If you don’t stop at some of these things, the rest of your life could be one vast surging regret. You might miss the Sewer Cover Capital, or the World’s Largest Ball of Twine, or a Corn Palace or Car Henge. Maybe it’s not the Grand Canyon, The Alamo, or the Empire State Building, but, by golly, it’s what the locals have to offer and they’re proud. When I was a kid, I used to dream of being locked in the public library until I had read all the books. Now I dream of an endless road trip in which I see every single roadside attraction.

IMG_0044 Other faded signs on the way into town trumpet a local sports team’s long-ago accomplishments from the Girls’ Softball team to the Boys’ Basketball team. And coming soon to a town near you the Trans-Gender Rugby Tournament and Bake-Off!

This town sports a Spam museum; that one an Apothecary Museum; here a Runestone Museum; there a Quilt Museum and Shop with the hand-made sign: “Ladies, scream until your husband stops.” The sweet, quaint assumption there being that the husband is driving and that every woman interested in quilts has one. A husband, not a quilt. Anyone can get a quilt. Here an Ostrich Ranch with but a single ostrich; there a herd of buffalo. Or goats. Or a longhorn whose name is probably Valium to sit upon for a photograph in Ft. Worth.

There’s historic sites aplenty; homes of John Wayne, Jesse James, Laura Ingalls Wilder, more green signs mentioning astronauts and Olympians, golfers and NASCAR drivers. In Missouri you can’t swing a cat without hitting a Harry S Truman statue, plaque, or memento.

If festivals are your cup of tea, you could opt for German Fest, Cajun Fest, a Barbecue Cook-off, Chuckwagon Cook-off, Krazy Daze.

The smallest town has a little park, valuable real estate set aside just for community pleasure and respite. Money is spent for sheer beautification. And has been, of course, since a lady living in the Lascaux cave in France looked at the wall and said, “You know what that wall needs, cher? Some pictures of our kids.” And her husband said, “I can’t draw people. How about some nice bison?” And then the neighbor lady asked her husband, “How come we don’t have bison?” and the first interior decorator was born.

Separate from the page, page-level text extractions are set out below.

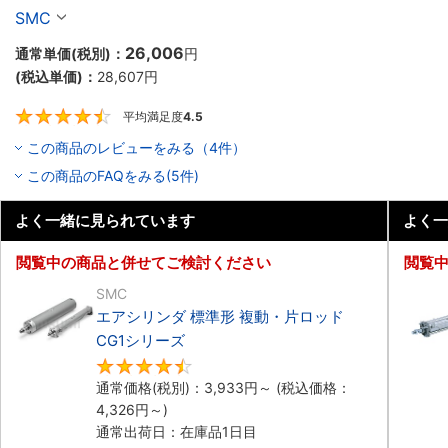
SMC
26,006
通常単価(税別)：
円
(税込単価)：
28,607
円
平均満足度
4.5
4.5
この商品のレビューをみる（4件）
この商品のFAQをみる(5件)
よく一緒に見られています
よく一
閲覧中の商品と併せてご検討ください
閲覧
SMC
エアシリンダ 標準形 複動・片ロッド
CG1シリーズ
4.5
通常価格(税別)：
3,933
円
～
(税込価格：
4,326
円
～)
通常出荷日：在庫品1日目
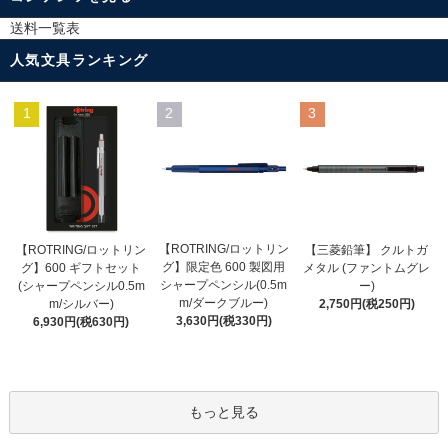
送料一覧表
人気文具ランキング
1
2
3
【ROTRING/ロットリン
【ROTRING/ロットリン
【三菱鉛筆】 クルトガ
グ】限定色 600 製図用
グ】600 ギフトセット
メタル (ファントムグレ
シャープペンシル(0.5m
(シャープペンシル0.5m
ー)
m/ダークブルー)
m/シルバー)
2,750円(税250円)
3,630円(税330円)
6,930円(税630円)
もっと見る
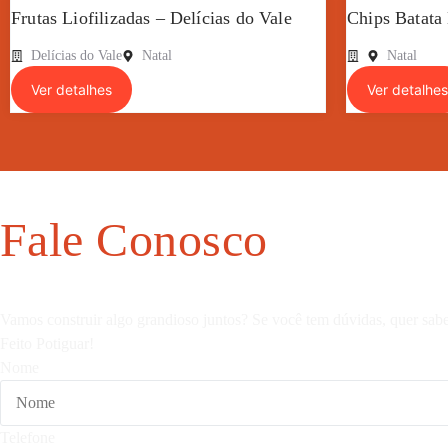
Frutas Liofilizadas – Delícias do Vale
Chips Batata
Delícias do Vale
Natal
Natal
Ver detalhes
Ver detalhes
Fale Conosco
Vamos construir algo grandioso juntos? Se você tem dúvidas, quer sabe
Feito Potiguar!
Nome
Telefone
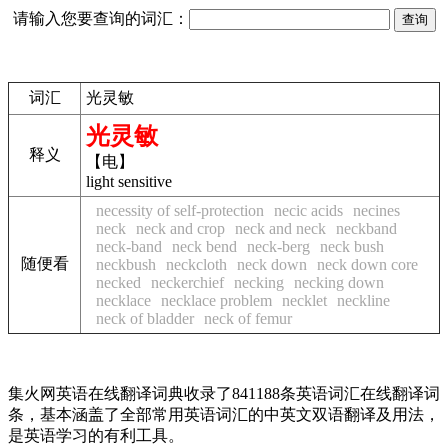
请输入您要查询的词汇：
词汇
光灵敏
光灵敏
释义
【电】
light sensitive
necessity of self-protection
necic acids
necines
neck
neck and crop
neck and neck
neckband
neck-band
neck bend
neck-berg
neck bush
随便看
neckbush
neckcloth
neck down
neck down core
necked
neckerchief
necking
necking down
necklace
necklace problem
necklet
neckline
neck of bladder
neck of femur
集火网英语在线翻译词典收录了841188条英语词汇在线翻译词
条，基本涵盖了全部常用英语词汇的中英文双语翻译及用法，
是英语学习的有利工具。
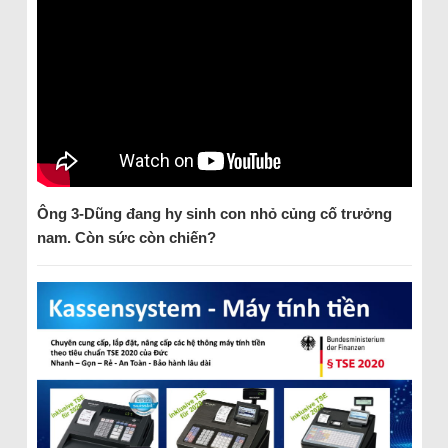
Ông 3-Dũng đang hy sinh con nh
ỏ củng cố trưởng
nam. Còn sức còn chiến?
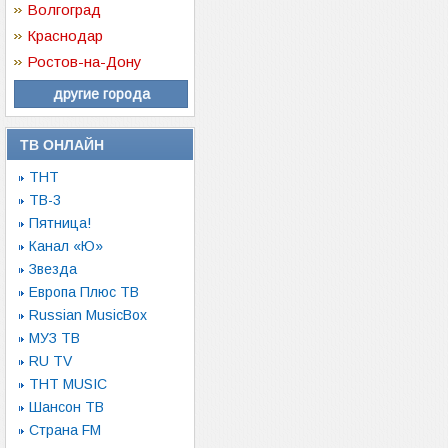
Волгоград
Краснодар
Ростов-на-Дону
другие города
ТВ ОНЛАЙН
ТНТ
ТВ-3
Пятница!
Канал «Ю»
Звезда
Европа Плюс ТВ
Russian MusicBox
МУЗ ТВ
RU TV
ТНТ MUSIC
Шансон ТВ
Страна FM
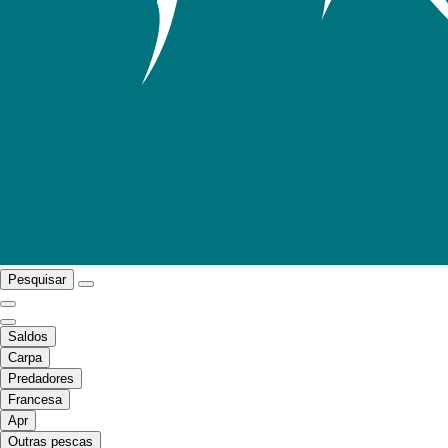
Pesquisar
Saldos
Carpa
Predadores
Francesa
Apr
Outras pescas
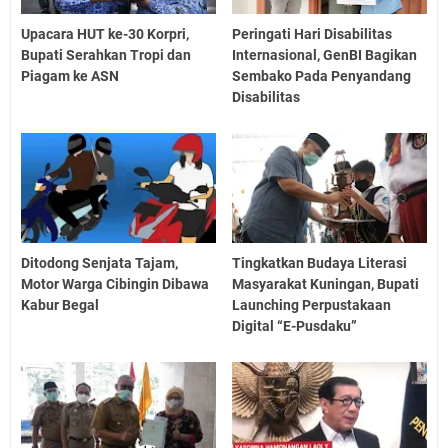
Upacara HUT ke-30 Korpri,
Peringati Hari Disabilitas
Bupati Serahkan Tropi dan
Internasional, GenBI Bagikan
Piagam ke ASN
Sembako Pada Penyandang
Disabilitas
Ditodong Senjata Tajam,
Tingkatkan Budaya Literasi
Motor Warga Cibingin Dibawa
Masyarakat Kuningan, Bupati
Kabur Begal
Launching Perpustakaan
Digital “E-Pusdaku”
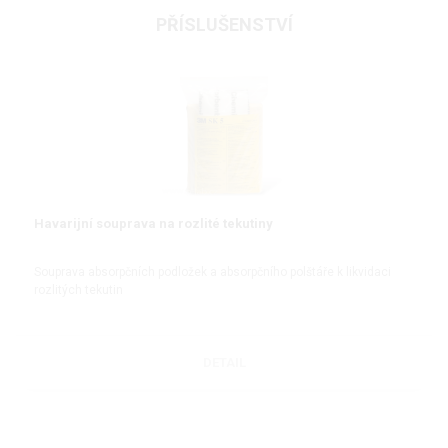
PŘÍSLUŠENSTVÍ
Havarijní souprava na rozlité tekutiny
Souprava absorpčních podložek a absorpčního polštáře k likvidaci
rozlitých tekutin
DETAIL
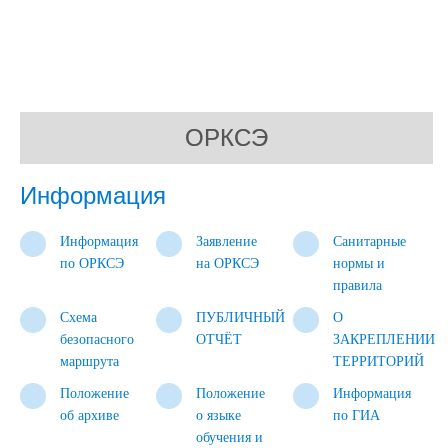
ОРКСЭ
ОРКСЭ
Информация
Информация
Заявление
Санитарные
по ОРКСЭ
на ОРКСЭ
нормы и
правила
Схема
ПУБЛИЧНЫЙ
О
безопасного
ОТЧЁТ
ЗАКРЕПЛЕНИИ
маршрута
ТЕРРИТОРИЙ
Положение
Положение
Информация
об архиве
о языке
по ГИА
обучения и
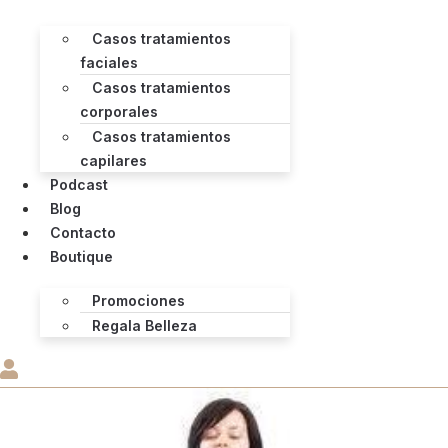
Casos tratamientos
faciales
Casos tratamientos
corporales
Casos tratamientos
capilares
Podcast
Blog
Contacto
Boutique
Promociones
Regala Belleza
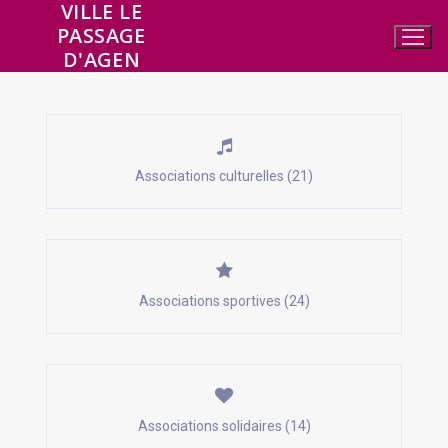
VILLE LE
Aller
PASSAGE
au
D'AGEN
contenu
Associations culturelles (21)
Associations sportives (24)
Associations solidaires (14)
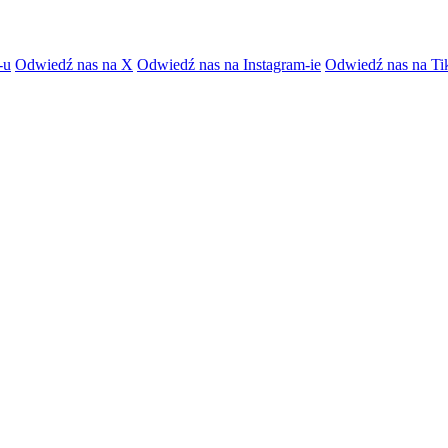
-u
Odwiedź nas na X
Odwiedź nas na Instagram-ie
Odwiedź nas na Ti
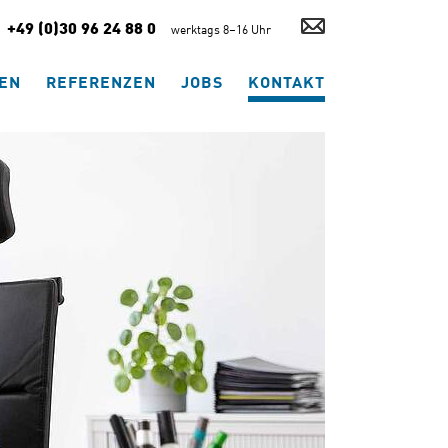
mail(at)grohmann-
+49 (0)30 96 24 88 0
werktags 8–16 Uhr
logistik.de
EN
REFERENZEN
JOBS
KONTAKT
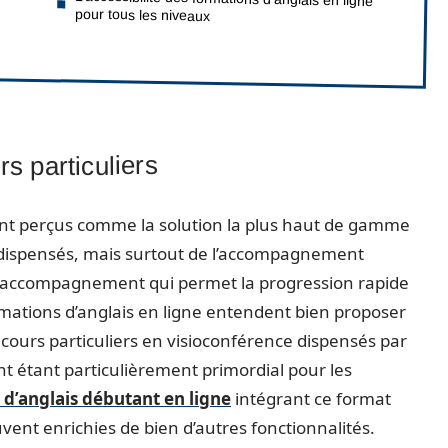
pour tous les niveaux
 particuliers
ment perçus comme la solution la plus haut de gamme
 dispensés, mais surtout de l’accompagnement
 cet accompagnement qui permet la progression rapide
mations d’anglais en ligne entendent bien proposer
 cours particuliers en visioconférence dispensés par
t étant particulièrement primordial pour les
 d’anglais débutant en ligne
intégrant ce format
vent enrichies de bien d’autres fonctionnalités.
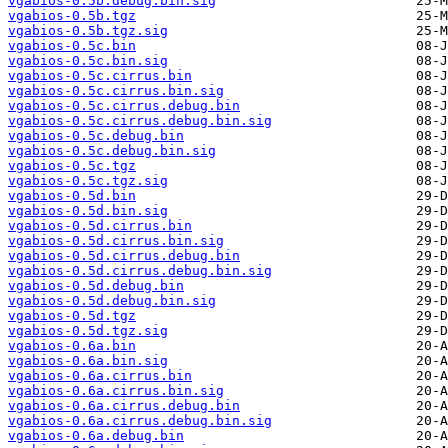
vgabios-0.5b.debug.bin.sig
vgabios-0.5b.tgz
vgabios-0.5b.tgz.sig
vgabios-0.5c.bin
vgabios-0.5c.bin.sig
vgabios-0.5c.cirrus.bin
vgabios-0.5c.cirrus.bin.sig
vgabios-0.5c.cirrus.debug.bin
vgabios-0.5c.cirrus.debug.bin.sig
vgabios-0.5c.debug.bin
vgabios-0.5c.debug.bin.sig
vgabios-0.5c.tgz
vgabios-0.5c.tgz.sig
vgabios-0.5d.bin
vgabios-0.5d.bin.sig
vgabios-0.5d.cirrus.bin
vgabios-0.5d.cirrus.bin.sig
vgabios-0.5d.cirrus.debug.bin
vgabios-0.5d.cirrus.debug.bin.sig
vgabios-0.5d.debug.bin
vgabios-0.5d.debug.bin.sig
vgabios-0.5d.tgz
vgabios-0.5d.tgz.sig
vgabios-0.6a.bin
vgabios-0.6a.bin.sig
vgabios-0.6a.cirrus.bin
vgabios-0.6a.cirrus.bin.sig
vgabios-0.6a.cirrus.debug.bin
vgabios-0.6a.cirrus.debug.bin.sig
vgabios-0.6a.debug.bin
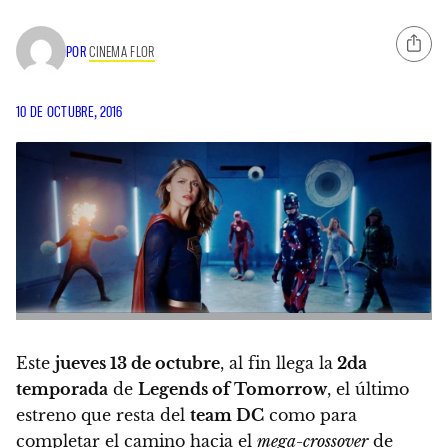
POR
CINEMA FLOR
10 DE OCTUBRE, 2016
Este
jueves 13 de octubre
, al fin llega la
2da
temporada
de
Legends of Tomorrow
, el último
estreno que resta del
team DC
como para
completar el camino hacia el
mega-crossover
de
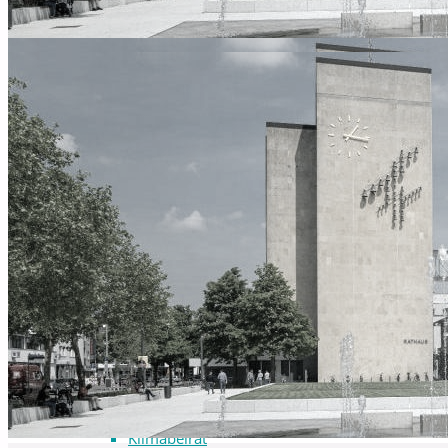
Ausschuss für Kultur und Weiterbildung
Ausschuss für Planung, Bauen, Immobilien un
Ausschuss für Solziales, Familien und Seniore
Ausschuss für Umwelt und Klimaschutz
Bildungsausschuss
Finanzausschuss
Ausschüsse G-Z
Hauptausschuss
Jugendhilfeausschuss
Mobilitätsausschuss
Rechnungsprüfungsausschuss
Sportausschuss
Wahlausschuss
Wahlprüfungsausschuss
Anträge / Fragen / Antworten
Beiräte
Behindertenbeirat
Gestaltungsbeirat
Integrationsbeirat
Jugendparlament
Klimabeirat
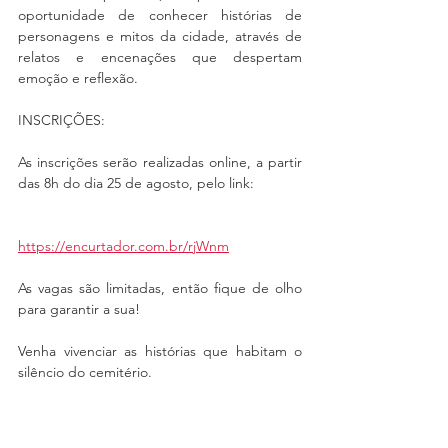
oportunidade de conhecer histórias de 
personagens e mitos da cidade, através de 
relatos e encenações que despertam 
emoção e reflexão.
INSCRIÇÕES: 
As inscrições serão realizadas online, a partir 
das 8h do dia 25 de agosto, pelo link:
https://encurtador.com.br/rjWnm
As vagas são limitadas, então fique de olho 
para garantir a sua!
Venha vivenciar as histórias que habitam o 
silêncio do cemitério.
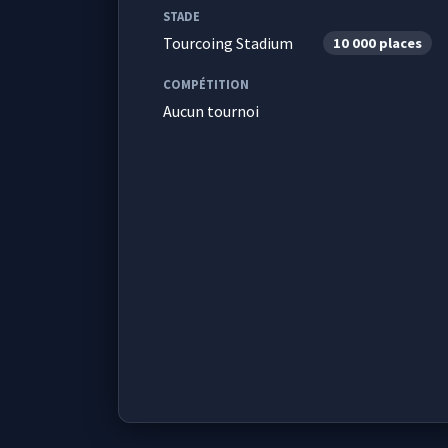
STADE
Tourcoing Stadium
10 000 places
COMPÉTITION
Aucun tournoi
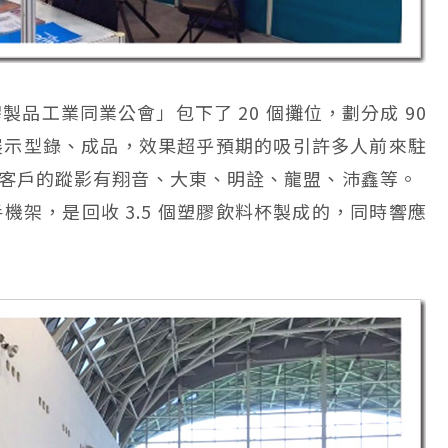
品工業同業公會」包下了 20 個攤位，劃分成 90
展示型錄、成品，效果超乎預期的吸引許多人前來駐
M 客戶的蹤影有翔音、大東、明詮、龍盟、沛鑫等。
機架，是回收 3.5 個塑膠飲料杯製成的，同時響應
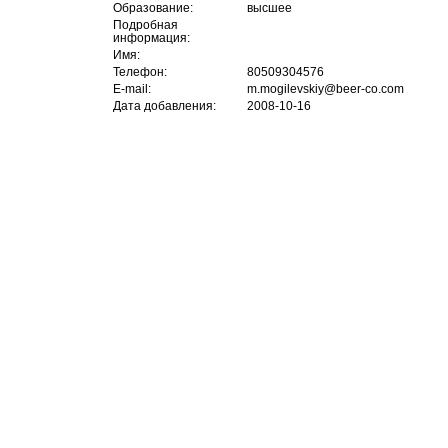
Образование:
высшее
Подробная
информация:
Имя:
Телефон:
80509304576
E-mail:
m.mogilevskiy@beer-co.com
Дата добавления:
2008-10-16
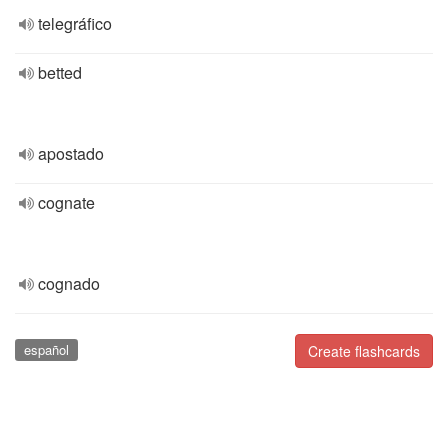
telegráfico
betted
apostado
cognate
cognado
español
Create flashcards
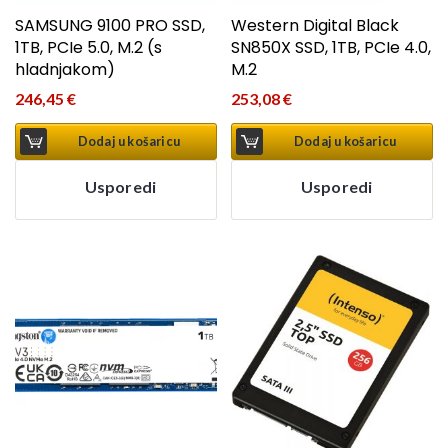
SAMSUNG 9100 PRO SSD,
Western Digital Black
1TB, PCIe 5.0, M.2 (s
SN850X SSD, 1TB, PCIe 4.0,
hladnjakom)
M.2
246,45
€
253,08
€
Dodaj u košaricu
Dodaj u košaricu
Usporedi
Usporedi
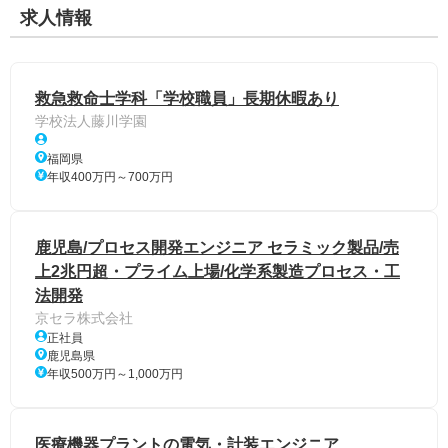
求人情報
救急救命士学科「学校職員」長期休暇あり
学校法人藤川学園
福岡県
年収400万円～700万円
鹿児島/プロセス開発エンジニア セラミック製品/売
上2兆円超・プライム上場/化学系製造プロセス・工
法開発
京セラ株式会社
正社員
鹿児島県
年収500万円～1,000万円
医療機器プラントの電気・計装エンジニア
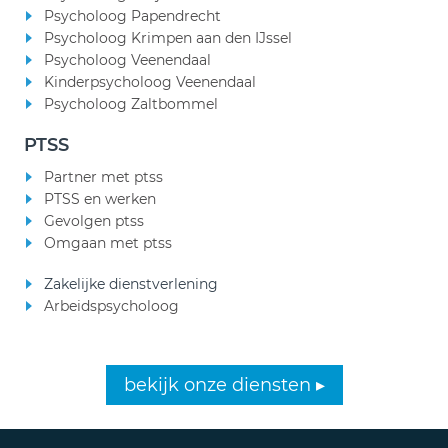
Psycholoog Papendrecht
Psycholoog Krimpen aan den IJssel
Psycholoog Veenendaal
Kinderpsycholoog Veenendaal
Psycholoog Zaltbommel
PTSS
Partner met ptss
PTSS en werken
Gevolgen ptss
Omgaan met ptss
Zakelijke dienstverlening
Arbeidspsycholoog
bekijk onze diensten ▸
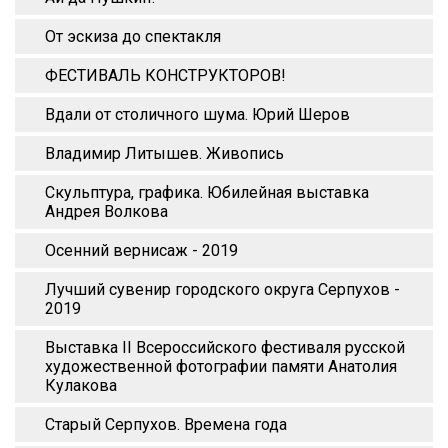
От эскиза до спектакля
ФЕСТИВАЛЬ КОНСТРУКТОРОВ!
Вдали от столичного шума. Юрий Шеров
Владимир Литышев. Живопись
Скульптура, графика. Юбилейная выставка
Андрея Волкова
Осенний вернисаж - 2019
Лучший сувенир городского округа Серпухов -
2019
Выставка II Всероссийского фестиваля русской
художественной фотографии памяти Анатолия
Кулакова
Старый Серпухов. Времена года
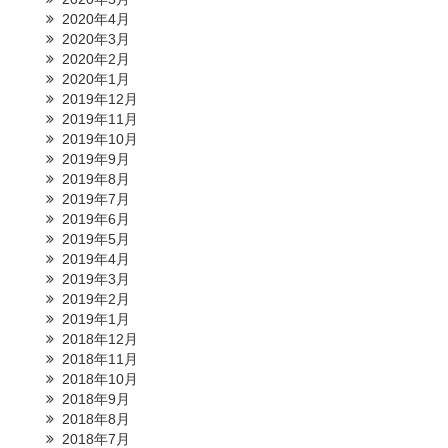
2020年4月
2020年3月
2020年2月
2020年1月
2019年12月
2019年11月
2019年10月
2019年9月
2019年8月
2019年7月
2019年6月
2019年5月
2019年4月
2019年3月
2019年2月
2019年1月
2018年12月
2018年11月
2018年10月
2018年9月
2018年8月
2018年7月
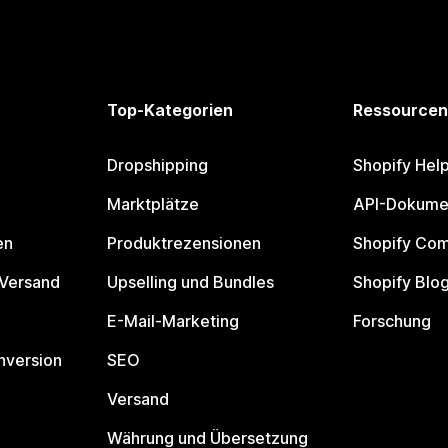
Top-Kategorien
Ressourcen
Dropshipping
Shopify Hel
Marktplätze
API-Dokume
en
Produktrezensionen
Shopify Co
 Versand
Upselling und Bundles
Shopify Blo
E-Mail-Marketing
Forschung
nversion
SEO
Versand
Währung und Übersetzung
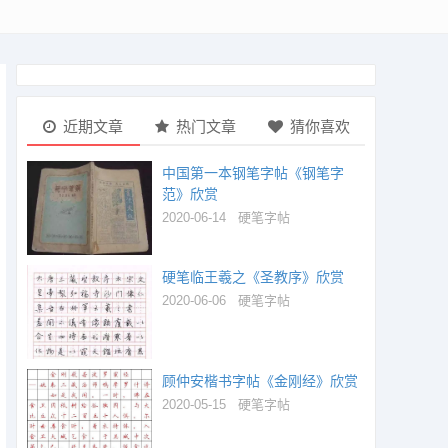
近期文章
热门文章
猜你喜欢
中国第一本钢笔字帖《钢笔字
范》欣赏
2020-06-14
硬笔字帖
硬笔临王羲之《圣教序》欣赏
2020-06-06
硬笔字帖
顾仲安楷书字帖《金刚经》欣赏
2020-05-15
硬笔字帖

When a basket is functional, why waste any effort to also make it beautiful? But we humans do. Something within us compels us to make things pretty. And so it is in the small towns of my people. Seasonal decorations line the streets; flags fly from posts every few feet on the main drag. Often there are even Christmas decorations for perhaps a few more years before they are deemed Hate Speech along with American flags. Flower boxes surround somewhat shabby stores.

Even the old leftie song “Bread and Roses” about the 1911 Shirtwaist Factory Fire Disaster contained the line, “Hearts starve as well as bodies; give us bread, but give us roses.” America is chock-a-block full of roses, actual and metaphorical. Stop and smell them.